Natural Insect Repellent: Beautyberry Banishes Bad Biting Bugs

Researchers are finding evidence that beautyberry, long used as a folk remedy, really is an effective natural insect repellent.

| April/May 2009

  • beautyberry natural insect repellent
    Not just pretty: chemical compounds in Beautyberry leaves are natural insect repellents.
    PHOTO: DEREK RAMSEY

  • beautyberry natural insect repellent

Warm weather brings out the big three of biting bugs: mosquitoes that transmit West Nile virus, deer ticks that carry Lyme disease and, in warm climates, fire ants that can quickly take over your yard. Instead of using toxic DEET to protect yourself, wouldn’t it be great to use leaves gathered from a native shrub?

This is exactly what you can do with beautyberry (Callicarpa americana ), a deciduous shrub of the southeastern woods best known for its bracelet-like clusters of showy purple berries that ripen in fall. Compounds found in beautyberry leaves have shown amazing natural insect repellent properties, proving the worth of the centuries-old practice of placing leaves under mule harnesses to deter biting insects.

In 2006, researchers at the U.S. Department of Agriculture’s Natural Products Utilization Research Unit in Oxford, MS, found that extracts from beautyberry leaves could match DEET for repelling mosquitoes. The next year, experiments showed that the active ingredients from the leaves (callicarpenal and intermedeol) provided 100-percent repellency of black-legged ticks for three hours. In 2008, the four-person research team, headed by chemist Charles Cantrell in Mississippi and entomologist Jerome Klun in Maryland, published research that added fire ants to the list of pests repelled by essential oil distilled from beautyberry leaves.

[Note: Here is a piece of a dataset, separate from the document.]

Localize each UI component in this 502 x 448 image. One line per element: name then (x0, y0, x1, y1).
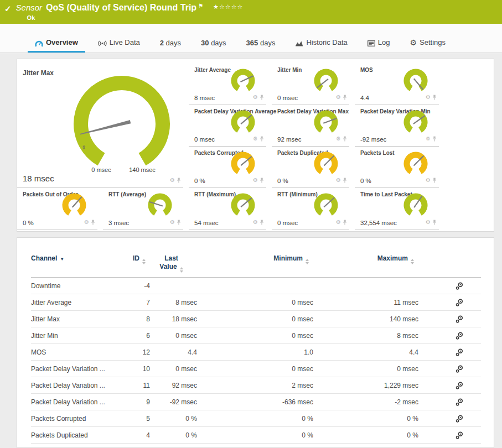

Cantrell says toxicity testing is needed to evaluate the safety of applying potent beautyberry compounds to human skin. “Plants containing these compounds have long been used as folk remedies with no ill effects that we know of, so I would not anticipate any harmful effects when plants are used in the traditional way,” he says. Fresh green leaves, crushed and rubbed on people or pets, often repel insects for a couple of hours.



American beautyberry is easily grown in moist, partial shade in Zones 7 to 9, and in protected sites near buildings in Zone 6. Among ornamental species, Cantrell notes that leaves of Japanese beautyberry (C. japonica , hardy to Zone 5) contain both compounds.

Container-grown plants of American beautyberry are widely available from native plant nurseries. Visit the MOTHER EARTH NEWS Seed and Plant Finder to find a source near you.

karen
10/26/2014 1:29:23 PM

I have lots of beauty berry shrubs, and the seed pods are at their peak. If any one would like some of them please let me know and we will figure out shipping cost[couldn't be much].Also does anyone know how to make the bug repellent? I have lots of leaves plus Hords of Mosquitoes. Thank you;Karen Cummings


JeffWithGF7
7/31/2014 8:04:12 PM

A great mosquito & tick repellent I found that is already mixed & works extremely well plus last a really long time. My family & I have found it to be Very WATER & SWEAT RESISTANT. We only spray it on once a day & within a few minutes forget all about it & don't have to worry about mosquitoes, ticks, fleas, chiggers, flies or much else for the rest of the day & it's completely chemical free. Their $15 dollar bottle last me about 2 months. We get ours at GF7BetterThanDeet.com, enjoy..


sandih
7/24/2014 7:20:02 AM

Remember it's the oils/compounds in the leaves that repels, not just having the plant in the yard. Many people have been fooled by articles written recently about lemmongrass (which contain citronella oil), scented geraniums etc which indicates just having them in a pot by your door will repel. You have to release the oils inside the leaves to accomplish this. All that being said, I have several beautyberries in my backyard and this gives me yet another reason to love them even more.